**PROBLEM REQUIREMENTS**
Search the entries for the word "pour" and pull out each line that has it.

**PROVIDED RECORDS**
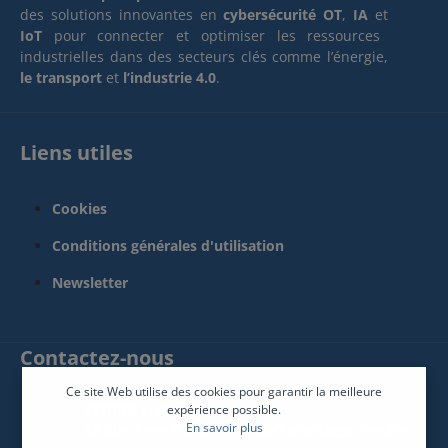
des solutions innovantes en
cybersécurité OT
,
IA
et
IoT
pour connecter et optimiser les ressources
industrielles dans des secteurs clés comme l’énergie,
le transport
et
l’industrie 4.0
.
Liens utiles
Cookies
Conditions générales d'utilisation
Newsletter
Contactez-nous
Ce site Web utilise des cookies pour garantir la meilleure
SPHINX France Connect
expérience possible.
En savoir plus
12 Rue René Descartes 85600 Montaigu-Vendée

**EXERCISE RESULT**
pour connecter et optimiser les ressources
Ce site Web utilise des cookies pour garantir la meilleure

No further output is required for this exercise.